What the task requires -
Take the entries below and write them out exactly, with each picture removed.

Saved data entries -
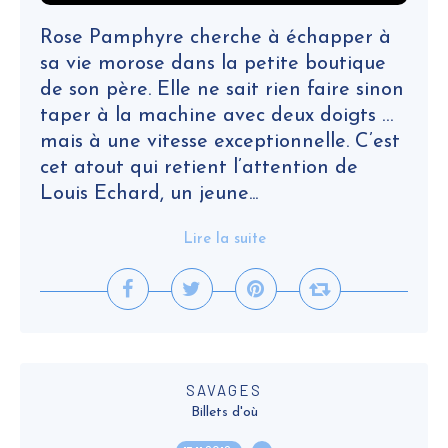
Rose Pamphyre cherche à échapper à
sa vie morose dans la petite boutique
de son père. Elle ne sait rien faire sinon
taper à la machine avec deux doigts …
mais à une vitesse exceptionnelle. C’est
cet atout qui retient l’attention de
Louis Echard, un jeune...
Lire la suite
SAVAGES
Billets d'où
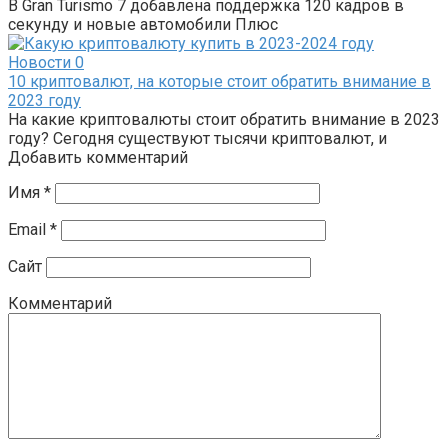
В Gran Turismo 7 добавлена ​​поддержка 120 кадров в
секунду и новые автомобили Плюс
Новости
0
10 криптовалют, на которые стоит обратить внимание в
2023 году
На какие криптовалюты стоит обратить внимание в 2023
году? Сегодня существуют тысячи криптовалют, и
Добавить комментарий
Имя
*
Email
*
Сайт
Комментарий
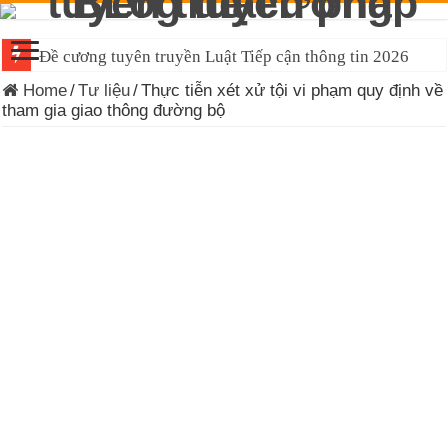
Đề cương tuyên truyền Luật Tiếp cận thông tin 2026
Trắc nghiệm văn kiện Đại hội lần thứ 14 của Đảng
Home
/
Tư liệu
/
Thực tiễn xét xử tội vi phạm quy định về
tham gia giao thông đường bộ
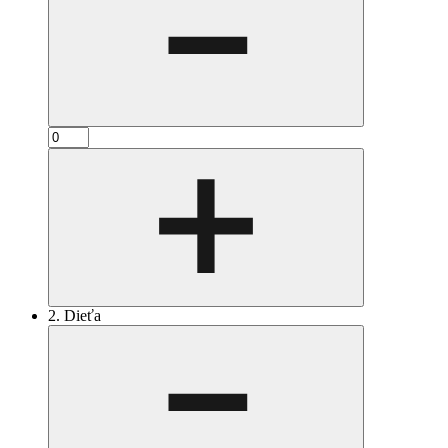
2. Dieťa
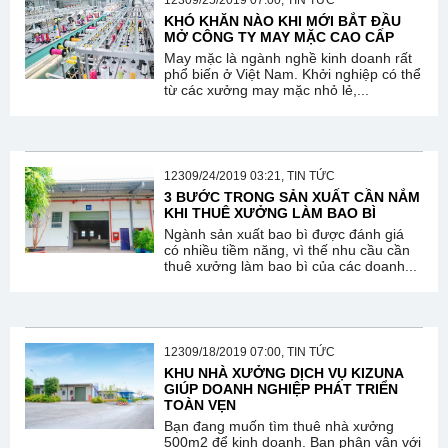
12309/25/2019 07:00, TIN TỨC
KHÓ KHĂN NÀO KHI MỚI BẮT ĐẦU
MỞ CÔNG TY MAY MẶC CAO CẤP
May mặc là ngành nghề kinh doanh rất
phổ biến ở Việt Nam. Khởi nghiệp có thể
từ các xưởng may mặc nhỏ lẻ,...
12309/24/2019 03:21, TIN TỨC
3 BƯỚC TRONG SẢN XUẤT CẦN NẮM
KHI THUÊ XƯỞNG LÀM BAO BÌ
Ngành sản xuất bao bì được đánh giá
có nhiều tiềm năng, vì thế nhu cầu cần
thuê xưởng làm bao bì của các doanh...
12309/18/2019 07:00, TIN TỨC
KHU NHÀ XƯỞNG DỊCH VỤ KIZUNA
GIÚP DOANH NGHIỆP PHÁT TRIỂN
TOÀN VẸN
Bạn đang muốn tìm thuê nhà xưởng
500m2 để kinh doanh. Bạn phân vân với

Response below -
Rose Pamphyre cherche à échapper à
sa vie morose dans la petite boutique
de son père. Elle ne sait rien faire sinon
taper à la machine avec deux doigts …
mais à une vitesse exceptionnelle. C’est
cet atout qui retient l’attention de
Louis Echard, un jeune...
Lire la suite
SAVAGES
Billets d'où
В Gran Turismo 7 добавлена ​​поддержка 120 кадров в
секунду и новые автомобили Плюс
Новости
0
10 криптовалют, на которые стоит обратить внимание в
2023 году
На какие криптовалюты стоит обратить внимание в 2023
году? Сегодня существуют тысячи криптовалют, и
Добавить комментарий
Имя
*
Email
*
Сайт
Комментарий
Đề cương tuyên truyền Luật Tiếp cận thông tin 2026
Trắc nghiệm văn kiện Đại hội lần thứ 14 của Đảng
Home
/
Tư liệu
/
Thực tiễn xét xử tội vi phạm quy định về
tham gia giao thông đường bộ
2. Dieťa
12309/25/2019 07:00, TIN TỨC
KHÓ KHĂN NÀO KHI MỚI BẮT ĐẦU
MỞ CÔNG TY MAY MẶC CAO CẤP
May mặc là ngành nghề kinh doanh rất
phổ biến ở Việt Nam. Khởi nghiệp có thể
từ các xưởng may mặc nhỏ lẻ,...
12309/24/2019 03:21, TIN TỨC
3 BƯỚC TRONG SẢN XUẤT CẦN NẮM
KHI THUÊ XƯỞNG LÀM BAO BÌ
Ngành sản xuất bao bì được đánh giá
có nhiều tiềm năng, vì thế nhu cầu cần
thuê xưởng làm bao bì của các doanh...
12309/18/2019 07:00, TIN TỨC
KHU NHÀ XƯỞNG DỊCH VỤ KIZUNA
GIÚP DOANH NGHIỆP PHÁT TRIỂN
TOÀN VẸN
Bạn đang muốn tìm thuê nhà xưởng
500m2 để kinh doanh. Bạn phân vân với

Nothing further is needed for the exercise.